# [Problem to work on]
Return the listing verbatim, images left out.

# [Study material]

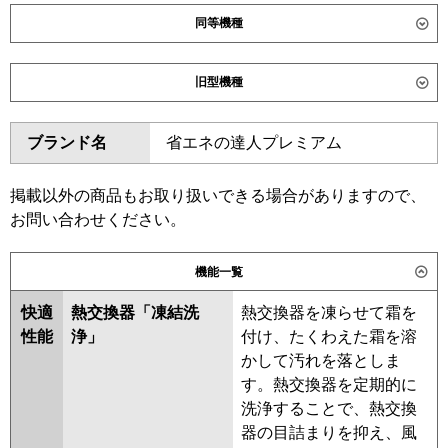
同等機種
ダイキン
SSRC56DNT
SSRC56DT
旧型機種
SSRUC56DT
ダイキン
SSRC56CT
SSRC56CNT
東芝
GUXA056131XU
GUXA056131MUB
ブランド名
省エネの達人プレミアム
SSRUC56CT
SSRC56BYT
GUXA05613P1XU
SSRC56BYNT
SSRUC56BYT
GUXA05613P1MUB
SSRC56BJT
SSRC56BJNT
掲載以外の商品もお取り扱いできる場合がありますので、
三菱電機
PLZ-ZRMP56HLF6
PLZ-
SSRJC56BJT
SSRJC56BFT
お問い合わせください。
ZRMP56HF6
PLZ-ZRMP56HBF6
SSRC56BFT
SSRC56BFNT
PLZ-ZRMP56HFG6
SSRC56BCT
SSRC56BCNT
機能一覧
日立
RCI-GP56RGH9
東芝
GUXA05613XU
GUXA05613MUB
快適
熱交換器「凍結洗
熱交換器を凍らせて霜を
GUXA05613PXU
性能
浄」
付け、たくわえた霜を溶
三菱重工
FDTZ566H6SA-airf
GUXA05613PMUB
かして汚れを落としま
FDTZ566H6SA
FDTZ566H6SA-osj
RUXA05633MUB
RUXA05633MU
す。熱交換器を定期的に
FDTZ566H6SA-rak
RUXA05633XU
洗浄することで、熱交換
器の目詰まりを抑え、風
パナソニック
PA-P56U7GNCX
PA-P56U7GNC
三菱電機
PLZ-ZRMP56HLF5
PLZ-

# [Answer to the problem]
同等機種
ダイキン
SSRC56DNT
SSRC56DT
旧型機種
SSRUC56DT
ダイキン
SSRC56CT
SSRC56CNT
東芝
GUXA056131XU
GUXA056131MUB
ブランド名
省エネの達人プレミアム
SSRUC56CT
SSRC56BYT
GUXA05613P1XU
SSRC56BYNT
SSRUC56BYT
GUXA05613P1MUB
SSRC56BJT
SSRC56BJNT
掲載以外の商品もお取り扱いできる場合がありますので、
三菱電機
PLZ-ZRMP56HLF6
PLZ-
SSRJC56BJT
SSRJC56BFT
お問い合わせください。
ZRMP56HF6
PLZ-ZRMP56HBF6
SSRC56BFT
SSRC56BFNT
PLZ-ZRMP56HFG6
SSRC56BCT
SSRC56BCNT
機能一覧
日立
RCI-GP56RGH9
東芝
GUXA05613XU
GUXA05613MUB
快適
熱交換器「凍結洗
熱交換器を凍らせて霜を
GUXA05613PXU
性能
浄」
付け、たくわえた霜を溶
三菱重工
FDTZ566H6SA-airf
GUXA05613PMUB
かして汚れを落としま
FDTZ566H6SA
FDTZ566H6SA-osj
RUXA05633MUB
RUXA05633MU
す。熱交換器を定期的に
FDTZ566H6SA-rak
RUXA05633XU
洗浄することで、熱交換
器の目詰まりを抑え、風
パナソニック
PA-P56U7GNCX
PA-P56U7GNC
三菱電機
PLZ-ZRMP56HLF5
PLZ-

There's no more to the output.